**The task**
Every line in the data below that has the word "rejets" should be returned.

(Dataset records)
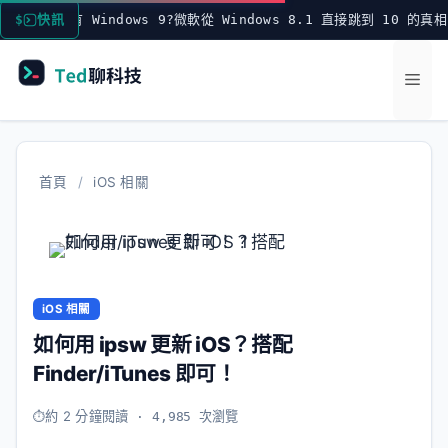
跳
什麼沒有 Windows 9?微軟從 Windows 8.1 直接跳到 10 的真相
快訊
至
主
選
要
內
單
容
首頁
/
iOS 相關
iOS 相關
如何用 ipsw 更新 iOS？搭配
Finder/iTunes 即可！
約 2 分鐘閱讀
· 4,985 次瀏覽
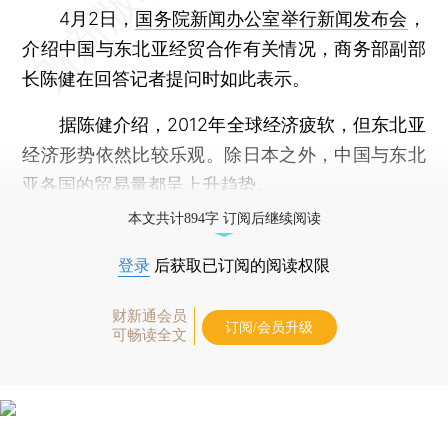
4月2日，
国务院新闻办公室举行新闻发布会
，
介绍中国与东北亚经贸合作有关情况，商务部副部
长陈健在回答记者提问时如此表示。
据陈健介绍，2012年全球经济疲软，但东北亚
经济形势依然比较乐观。除日本之外，中国与东北
亚各国的贸易量都呈上升趋势。
本文共计894字 订阅后继续阅读
登录
后获取已订阅的阅读权限
财新通会员
订阅/会员升级
可畅读全文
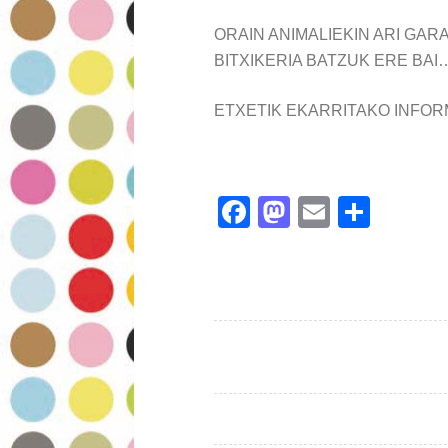
ORAIN ANIMALIEKIN ARI GAR
BITXIKERIA BATZUK ERE BAI
ETXETIK EKARRITAKO INFOR
F
M
E
S
ac
as
m
h
e
to
ai
ar
b
d
l
e
o
o
o
n
k
Sarreren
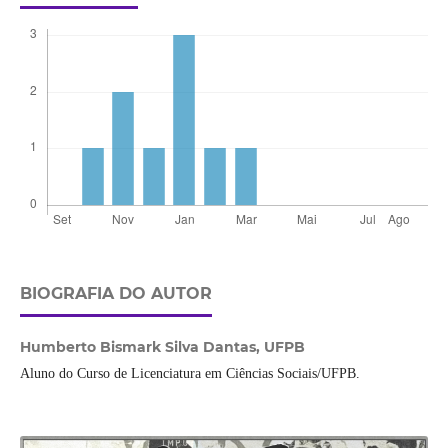
BIOGRAFIA DO AUTOR
Humberto Bismark Silva Dantas,
UFPB
Aluno do Curso de Licenciatura em Ciências Sociais/UFPB.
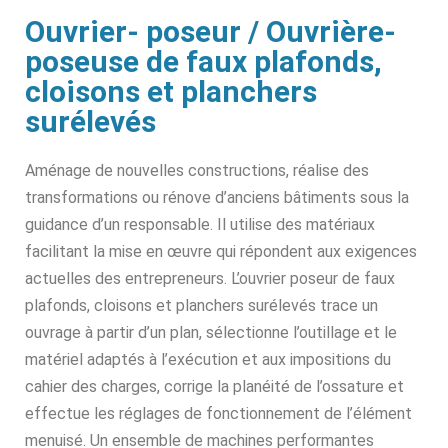
Ouvrier- poseur / Ouvrière-
poseuse de faux plafonds,
cloisons et planchers
surélevés
Aménage de nouvelles constructions, réalise des
transformations ou rénove d’anciens bâtiments sous la
guidance d’un responsable. Il utilise des matériaux
facilitant la mise en œuvre qui répondent aux exigences
actuelles des entrepreneurs. L’ouvrier poseur de faux
plafonds, cloisons et planchers surélevés trace un
ouvrage à partir d’un plan, sélectionne l’outillage et le
matériel adaptés à l’exécution et aux impositions du
cahier des charges, corrige la planéité de l’ossature et
effectue les réglages de fonctionnement de l’élément
menuisé. Un ensemble de machines performantes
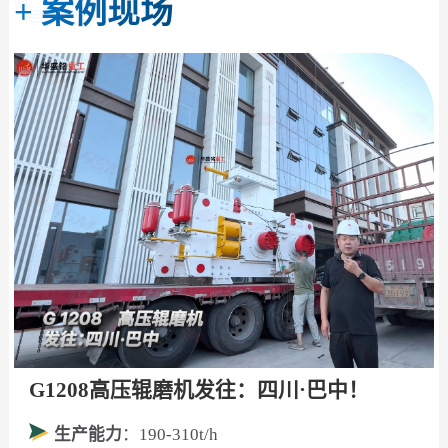
+
案例现场
G1208高压辊磨机发往：四川·巴中！
生产能力
：190-310t/h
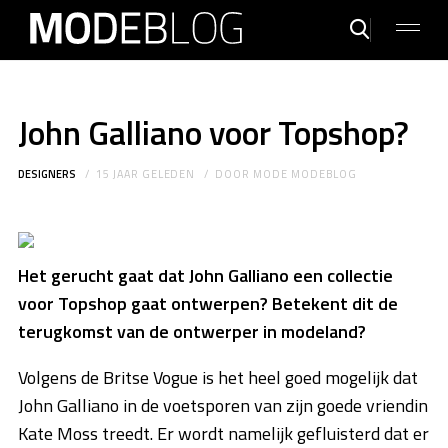
John Galliano voor Topshop?
DESIGNERS
15 JAAR GELEDEN
DOOR
MODE MODEBLOG
Het gerucht gaat dat John Galliano een collectie
voor Topshop gaat ontwerpen? Betekent dit de
terugkomst van de ontwerper in modeland?
Volgens de Britse Vogue is het heel goed mogelijk dat
John Galliano in de voetsporen van zijn goede vriendin
Kate Moss treedt. Er wordt namelijk gefluisterd dat er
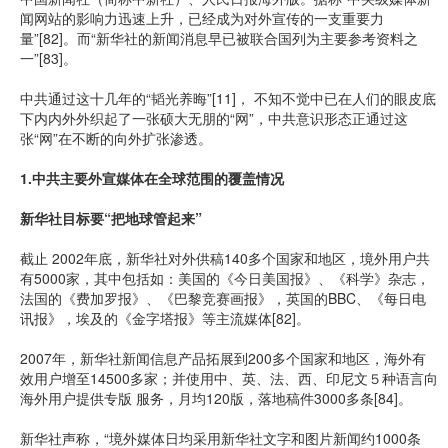
闻网站的影响力迅速上升，已经成为对外宣传的一支重要力
量”[82]。而“新华社的新闻消息早已被联合国列为主要参考资料之
一”[83]。
中共通过这十几年的“韬光养晦”[11]， 不知不觉中已在人们的眼皮底
下内内外外织起了一张硕大无朋的“网”，中共意识形态正通过这
张“网”在不断的向外扩张渗透。
1.中共主要外宣媒体在全球范围的覆盖情况
新华社目标要“把地球管起来”
截止 2002年底，新华社对外供稿140多个国家和地区，境外用户共
有5000家，其中包括如：美国的《今日美国报》、《科学》杂志，
法国的《费加罗报》、《巴黎竞赛画报》，英国的BBC、《每日电
讯报》，埃及的《金字塔报》等主流媒体[82]。
2007年，新华社新闻信息产品拓展到200多个国家和地区，海外有
效用户增至14500多家；并使用中、英、法、西、印尼文５种语言向
海外用户提供专版 服务，月均120版，落地稿件3000多条[84]。
新华社声称，“境外媒体日均采用新华社文字和图片新闻约1000条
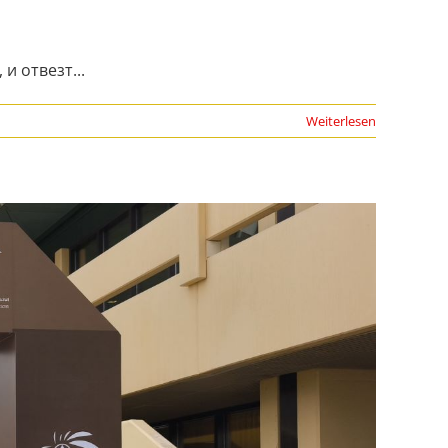
 отвезт...
Weiterlesen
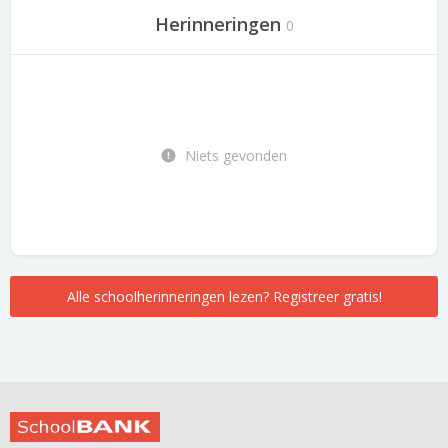
Herinneringen
0
Niets gevonden
Alle schoolherinneringen lezen? Registreer gratis!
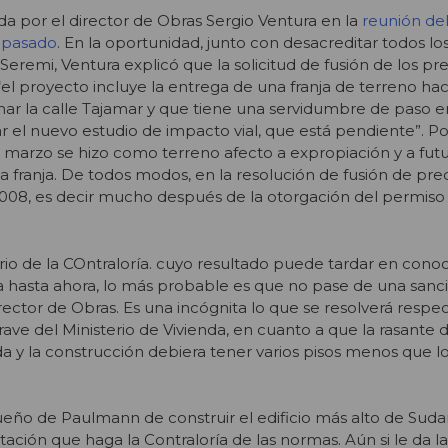
ada por el director de Obras Sergio Ventura en la
reunión de
l pasado
. En la oportunidad, junto con desacreditar todos lo
eremi, Ventura explicó que la solicitud de fusión de los pr
el proyecto incluye la entrega de una franja de terreno hac
ar la calle Tajamar y que tiene una servidumbre de paso e
r el nuevo estudio de impacto vial, que está pendiente”. Por
de marzo se hizo como terreno afecto a expropiación y a fut
la franja. De todos modos, en la resolución de fusión de pre
008, es decir mucho después de la otorgación del permiso
io de la COntraloría. cuyo resultado puede tardar en conoce
ada hasta ahora, lo más probable es que no pase de una sanc
irector de Obras. Es una incógnita lo que se resolverá respec
ve del Ministerio de Vivienda, en cuanto a que la rasante de
da y la construcción debiera tener varios pisos menos que l
ueño de Paulmann de construir el edificio más alto de Sud
ción que haga la Contraloría de las normas. Aún si le da la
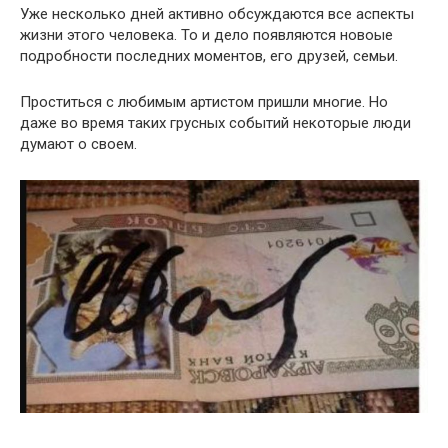
Уже несколько дней активно обсуждаются все аспекты
жизни этого человека. То и дело появляются новоые
подробности последних моментов, его друзей, семьи.
Проститься с любимым артистом пришли многие. Но
даже во время таких грусных событий некоторые люди
думают о своем.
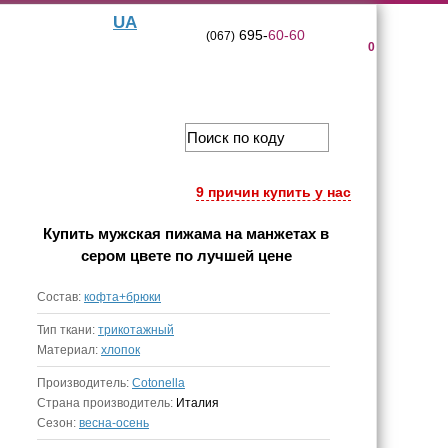
UA
695-
60-60
(067)
0
9 причин купить у нас
Купить
мужская пижама на манжетах в
сером цвете
по лучшей цене
Состав:
кофта+брюки
Тип ткани:
трикотажный
Материал:
хлопок
Производитель:
Cotonella
Страна производитель:
Италия
Сезон:
весна-осень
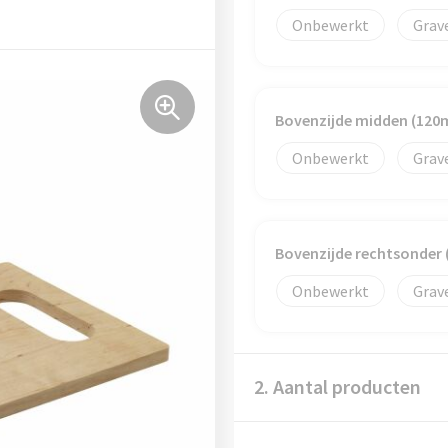
Onbewerkt
Grav
Bovenzijde midden (12
Onbewerkt
Grav
Bovenzijde rechtsonder
Onbewerkt
Grav
2. Aantal producten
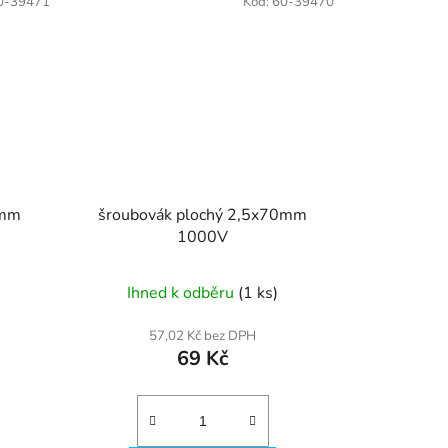
0-39471
Kód:
60-39470
0mm
šroubovák plochý 2,5x70mm
1000V
Ihned k odběru
(1 ks)
57,02 Kč bez DPH
69 Kč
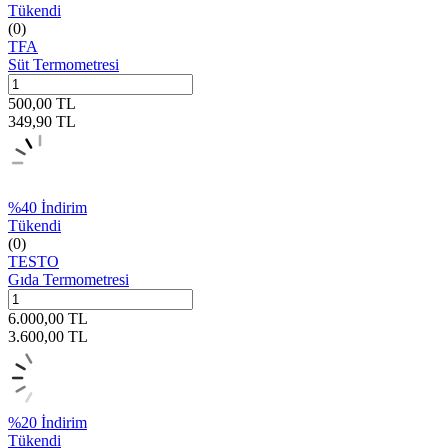
Tükendi
(0)
TFA
Süt Termometresi
500,00
TL
349,90
TL
%
40
İndirim
Tükendi
(0)
TESTO
Gıda Termometresi
6.000,00
TL
3.600,00
TL
%
20
İndirim
Tükendi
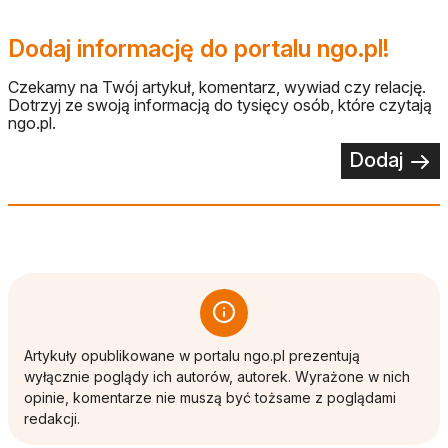
Dodaj informację do portalu ngo.pl!
Czekamy na Twój artykuł, komentarz, wywiad czy relację.
Dotrzyj ze swoją informacją do tysięcy osób, które czytają
ngo.pl.
Dodaj
Artykuły opublikowane w portalu ngo.pl prezentują
wyłącznie poglądy ich autorów, autorek. Wyrażone w nich
opinie, komentarze nie muszą być tożsame z poglądami
redakcji.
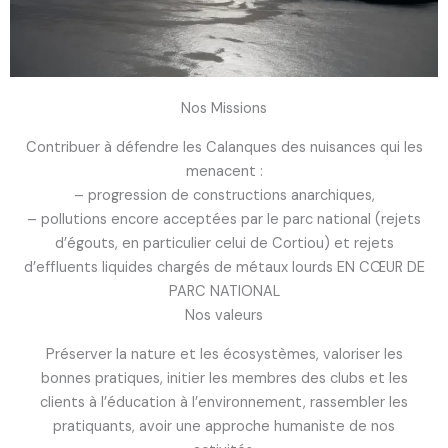
Nos Missions
Contribuer à défendre les Calanques des nuisances qui les
menacent :
– progression de constructions anarchiques,
– pollutions encore acceptées par le parc national (rejets
d’égouts, en particulier celui de Cortiou) et rejets
d’effluents liquides chargés de métaux lourds EN CŒUR DE
PARC NATIONAL
Nos valeurs
Préserver la nature et les écosystèmes, valoriser les
bonnes pratiques, initier les membres des clubs et les
clients à l’éducation à l’environnement, rassembler les
pratiquants, avoir une approche humaniste de nos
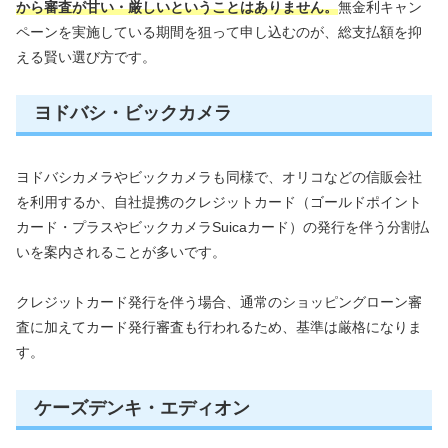
から審査が甘い・厳しいということはありません。
無金利キャン
ペーンを実施している期間を狙って申し込むのが、総支払額を抑
える賢い選び方です。
ヨドバシ・ビックカメラ
ヨドバシカメラやビックカメラも同様で、オリコなどの信販会社
を利用するか、自社提携のクレジットカード（ゴールドポイント
カード・プラスやビックカメラSuicaカード）の発行を伴う分割払
いを案内されることが多いです。
クレジットカード発行を伴う場合、通常のショッピングローン審
査に加えてカード発行審査も行われるため、基準は厳格になりま
す。
ケーズデンキ・エディオン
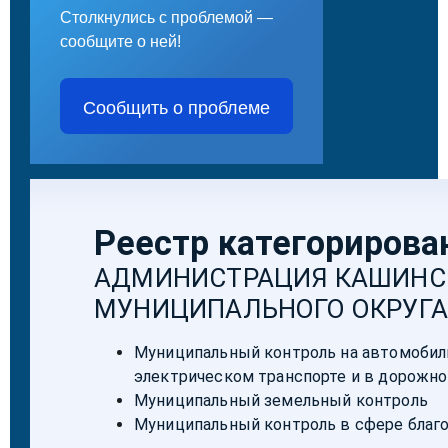
Столкнулись с проблемой —
сообщите о ней!
Сообщить о проблеме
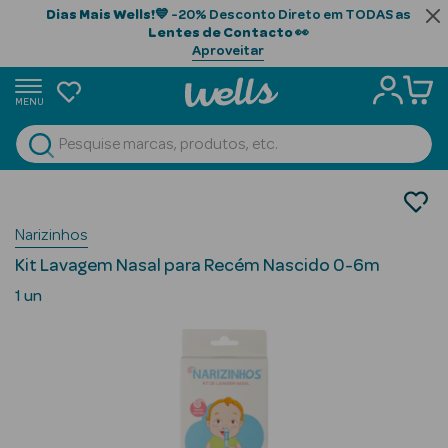
Dias Mais Wells!
💙 -20% Desconto Direto em TODAS as
Lentes de Contacto
👀
Aproveitar
MENU
portunidades
Ver Tudo
Beauty Season
Bebé e Mamã
Saúde e bem-estar Bebé
Beauty Season
Narizinhos
Higiene Nasal
Cabelo
Kit Lavagem Nasal para Recém Nascido 0-6m
Profissional
1 un
Beauty Season
Cosmética
Beauty Season
Cosmética
Luxo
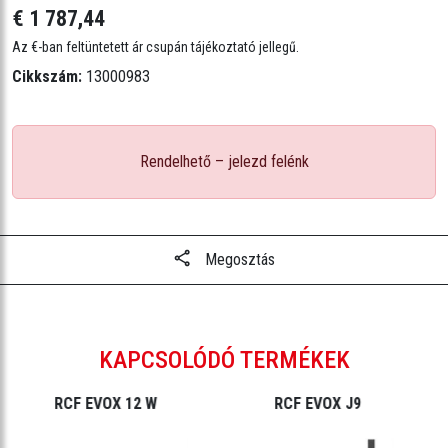
€ 1 787,44
Az €-ban feltüntetett ár csupán tájékoztató jellegű.
Cikkszám:
13000983
Rendelhető – jelezd felénk
Megosztás
KAPCSOLÓDÓ TERMÉKEK
RCF EVOX 12 W
RCF EVOX J9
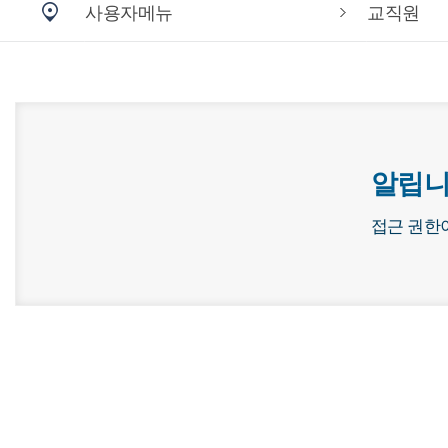
사용자메뉴
교직원
알립니
접근 권한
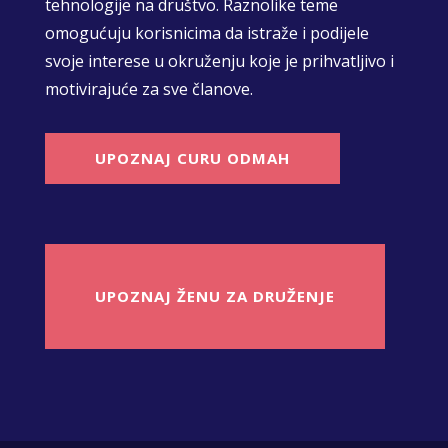
tehnologije na društvo. Raznolike teme
omogućuju korisnicima da istraže i podijele
svoje interese u okruženju koje je prihvatljivo i
motivirajuće za sve članove.
UPOZNAJ CURU ODMAH
UPOZNAJ ŽENU ZA DRUŽENJE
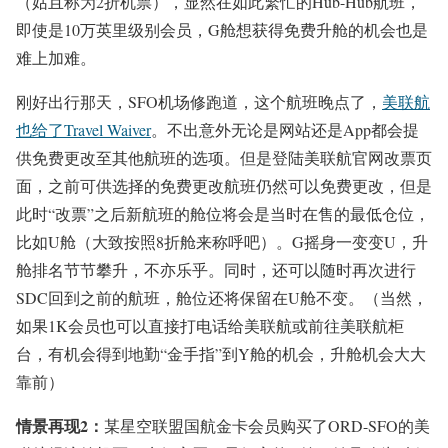
（姑且称为2折机票），显然在如此繁忙的Hub-Hub航班，
即使是10万英里级别会员，G舱想获得免费升舱的机会也是
难上加难。
刚好出行那天，SFO机场修跑道，这个航班晚点了，
美联航
也给了Travel Waiver
。不出意外无论是网站还是App都会提
供免费更改至其他航班的选项。但是登陆美联航官网改票页
面，之前可供选择的免费更改航班仍然可以免费更改，但是
此时“改票”之后新航班的舱位将会是当时在售的最低仓位，
比如U舱（大致按照8折舱来称呼吧）。G摇身一变变U，升
舱排名节节攀升，不亦乐乎。同时，还可以随时再次进行
SDC回到之前的航班，舱位还将保留在U舱不变。（当然，
如果1K会员也可以直接打电话给美联航或前往美联航柜
台，有机会得到地勤“金手指”到Y舱的机会，升舱机会大大
靠前）
情景再现2：
某星空联盟国航金卡会员购买了ORD-SFO的美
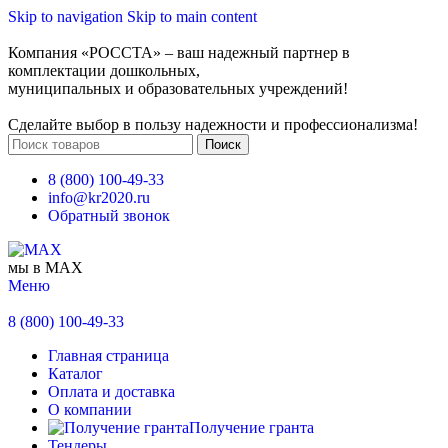
Skip to navigation
Skip to main content
Компания «РОССТА» – ваш надежный партнер в
комплектации дошкольных,
муниципальных и образовательных учреждений!
Сделайте выбор в пользу надежности и профессионализма!
Поиск
8 (800) 100-49-33
info@kr2020.ru
Обратный звонок
мы в MAX
Меню
8 (800) 100-49-33
Главная страница
Каталог
Оплата и доставка
О компании
Получение гранта
Тендеры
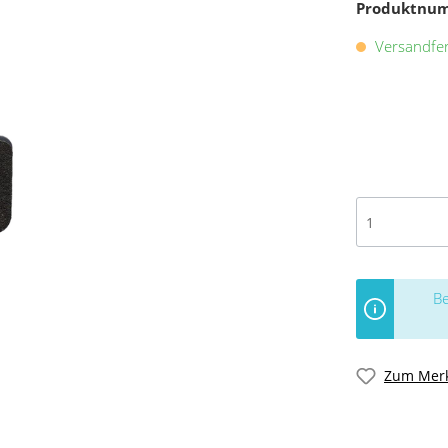
Produktnu
Versandfert
Be
Zum Merk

**Task response**
– pollutions encore acceptées par le parc national (rejets
d’égouts, en particulier celui de Cortiou) et rejets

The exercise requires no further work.